MetricStream, a governance, risk, and compliance solutions provider, and CrossIdeas, a provider of identity and access governance solutions to large multinational companies, has announced a new integrated solution that helps organizations enhance the effectiveness of GRC programs using Segregation of Duties (SoD) controls.
MetricStream Solution's integration with CrossIdeas ensures companies have robust internal controls to realize their business objectives while managing their risk exposures to financial, operational and reputational losses. The integrated solution helps organizations:
- Minimize conflict of interests and human errors in business processes
- Improve visibility and enforcement for policies across the enterprise
Promote management accountability for user authorizations
Incorporate continuous controls monitoring
- Reduce risk of frauds; and
- Improve cost efficiency and time for compliance.

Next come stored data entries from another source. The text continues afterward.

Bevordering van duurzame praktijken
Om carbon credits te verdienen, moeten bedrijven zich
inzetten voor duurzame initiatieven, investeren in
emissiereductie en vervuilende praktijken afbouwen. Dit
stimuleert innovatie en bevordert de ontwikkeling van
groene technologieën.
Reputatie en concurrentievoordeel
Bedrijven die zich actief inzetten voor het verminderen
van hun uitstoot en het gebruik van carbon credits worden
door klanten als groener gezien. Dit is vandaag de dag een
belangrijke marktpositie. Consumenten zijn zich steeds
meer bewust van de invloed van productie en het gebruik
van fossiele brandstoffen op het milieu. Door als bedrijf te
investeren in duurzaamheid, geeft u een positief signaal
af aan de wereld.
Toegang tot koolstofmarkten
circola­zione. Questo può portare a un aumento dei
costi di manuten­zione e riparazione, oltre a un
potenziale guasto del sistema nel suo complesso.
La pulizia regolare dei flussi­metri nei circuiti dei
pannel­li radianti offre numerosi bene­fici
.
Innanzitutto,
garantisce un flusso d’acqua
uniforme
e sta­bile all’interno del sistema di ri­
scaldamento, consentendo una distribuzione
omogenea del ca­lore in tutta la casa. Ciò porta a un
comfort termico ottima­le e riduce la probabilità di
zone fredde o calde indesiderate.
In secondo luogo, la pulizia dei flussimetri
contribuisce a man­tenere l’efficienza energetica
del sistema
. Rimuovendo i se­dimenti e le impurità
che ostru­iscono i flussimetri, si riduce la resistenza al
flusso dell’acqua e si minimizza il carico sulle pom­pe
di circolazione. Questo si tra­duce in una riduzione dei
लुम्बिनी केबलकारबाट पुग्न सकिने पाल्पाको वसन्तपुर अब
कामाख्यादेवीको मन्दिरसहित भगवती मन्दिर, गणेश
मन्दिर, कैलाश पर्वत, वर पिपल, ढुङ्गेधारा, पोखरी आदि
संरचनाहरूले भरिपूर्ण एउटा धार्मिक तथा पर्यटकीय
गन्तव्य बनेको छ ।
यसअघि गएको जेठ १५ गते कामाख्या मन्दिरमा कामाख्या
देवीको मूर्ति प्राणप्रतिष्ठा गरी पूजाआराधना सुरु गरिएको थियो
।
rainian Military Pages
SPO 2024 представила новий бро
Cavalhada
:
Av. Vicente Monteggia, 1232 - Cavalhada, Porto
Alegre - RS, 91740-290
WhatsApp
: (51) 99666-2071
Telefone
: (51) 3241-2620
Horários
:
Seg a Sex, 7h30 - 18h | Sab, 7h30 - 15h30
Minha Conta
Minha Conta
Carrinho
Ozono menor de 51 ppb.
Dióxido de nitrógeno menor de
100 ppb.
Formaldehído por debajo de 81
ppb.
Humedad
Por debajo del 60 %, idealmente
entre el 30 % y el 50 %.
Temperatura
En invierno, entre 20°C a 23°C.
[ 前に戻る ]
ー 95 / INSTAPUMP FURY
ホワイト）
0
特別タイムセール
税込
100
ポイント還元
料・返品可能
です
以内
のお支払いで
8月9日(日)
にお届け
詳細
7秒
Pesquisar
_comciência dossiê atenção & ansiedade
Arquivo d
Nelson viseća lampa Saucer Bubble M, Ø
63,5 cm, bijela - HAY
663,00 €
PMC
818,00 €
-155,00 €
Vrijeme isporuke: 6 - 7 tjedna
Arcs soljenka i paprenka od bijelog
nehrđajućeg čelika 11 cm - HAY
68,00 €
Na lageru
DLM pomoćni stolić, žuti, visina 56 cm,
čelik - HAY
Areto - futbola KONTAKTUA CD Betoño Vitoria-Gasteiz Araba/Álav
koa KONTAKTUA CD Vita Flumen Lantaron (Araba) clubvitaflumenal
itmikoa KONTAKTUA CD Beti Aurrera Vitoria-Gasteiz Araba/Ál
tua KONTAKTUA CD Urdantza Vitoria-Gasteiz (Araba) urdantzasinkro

CrossIdeas Identity & Access Governance suite (IDEAS) offers native support for modeling SoD conflicts with an innovative activity-based approach, which allows organizations to:
- Define conflicting business activities;
- Manage policies;
- Identify all possible combinations where conflicts of interest and incidents of unauthorized access are likely to occur
- Assign permissions to users based on these combinations; and
- Warn managers wherever conflicts arise.
In case of incidents, immediate remedial action is initiated by assigning investigative responsibilities to the appropriate personnel. Automatic email alerts ensure that action plans are carried out to closure.
MetricStream GRC Solution collaborates with CrossIdeas IDEAS to automatically import data from the various infrastructural elements, as well as incidents including SoD conflicts, policy non-compliance, associated risks and other related user identity and access governance information in real-time. The collaboration between the two solutions allows automatic activation of necessary workflows and tasks within MetricStream GRC Solution. This provides advanced capabilities that ensure that proper risk and compliance assessments are conducted, controls and action plans are created and remediation tasks are executed.